Website Checklist for GDPR Compliance
- Make sure you have documentation (e.g., privacy notice) on your website informing visitors that their information is being collected, of the type of data being collected, why it’s being collected, and how long the information is being held for.. The GDPR requires sites to provide additional detail to users before collecting data. Make sure your site provides full disclosure of personal information purposes and time limits. Siteimprove makes access to all policies, including those related to privacy, easy to locate.
- Make sure you are aware of all types of personal data collected on your website. Websites collect all types of data so it’s important to determine what data is necessary for collection and where it is located (I.e., if third-parties have access). Limiting the amount of data collection can reduce storage expenses and reduce liability and disclosure efforts following a data breach. A good place you can start is identifying a tool that works for the needs and scope of your organization. Siteimprove GDPR monitors your online presence, alerting you to the personal data that lives there, thus saving you time and lowering the risk of compliance issues down the road. Knowing where personal data lives on your website is a great way to find potential risks before issues arise.
- Consider utilizing encryption as a part of your data collection and storage. While this point is more “behind the scenes”, companies should consider encryption of their collected personal data, depending on the level of sensitivity. Not only does it protect personal data by making personal data unreadable (should it fall into the wrong hands), encrypted data could be considered “unintelligible”. In some cases, unintelligible data is not required to be disclosed following a data breach.

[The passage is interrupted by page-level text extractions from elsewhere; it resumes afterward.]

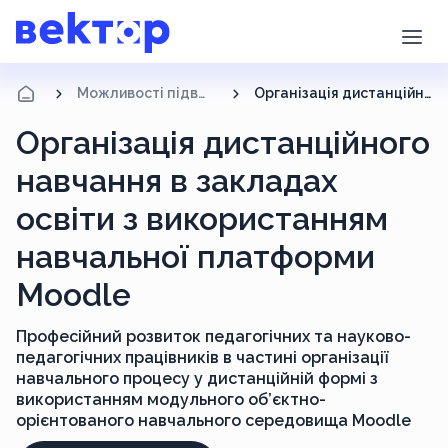
Можливості підвищення кваліфікації
Організація дистанційного навчання в закладах освіти з використанням навчальної платформи Moodle
Організація дистанційного
навчання в закладах
освіти з використанням
навчальної платформи
Moodle
Професійний розвиток педагогічних та науково-
педагогічних працівників в частині організації
навчального процесу у дистанційній формі з
використанням модульного об’єктно-
орієнтованого навчального середовища Moodle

- Make sure all consent forms are unchecked by default and have an easy confirmation process (positive opt-in) For example, the option to “click” an approval button or select a “check-box” make for an easy confirmation process. Siteimprove makes it easy to set up a policy on your site, so an opt-in or opt-out option is always present when necessary. **Note: This must be separate from other terms and conditions and consent forms should be easy to understand.
- Make sure the contact information for your Data Protection Officer (if applicable) or any other data privacy personnel is listed clearly on your website. The GDPR requires companies to provide people with the ability to view, edit, or delete their personal information. Additionally, people also have the right to send inquiries regarding their information. Make sure you allow people easy access to anyone responsible for managing personal data so inquiries can be made.
- Make sure you have a process in place for easy data deletion (Right to be Forgotten) Completing data requests can be a time-consuming process. Make sure you have processes in place to handle deletion requests in a timely manner.
- Are you ready for a data breach? Should this unfortunate event take place, make sure you know what to do and who to contact (I.E., Supervisory Authority, DPO, customers, etc.) and that all necessary notification forms are in place.
- Be prepared for data portability requests. Another main component of the GDPR is allowing people with the ability to transfer their personal information from one service to another quickly and easily via a common format (I.e., CSV file). Do you have this capability?
- Do you have a mobile app? The GDPR also applies to personal data collected through mobile devices and apps. Spend some time reviewing the data your mobile app collects, where it goes and why it is collected, all while making sure it complies with the GDPR.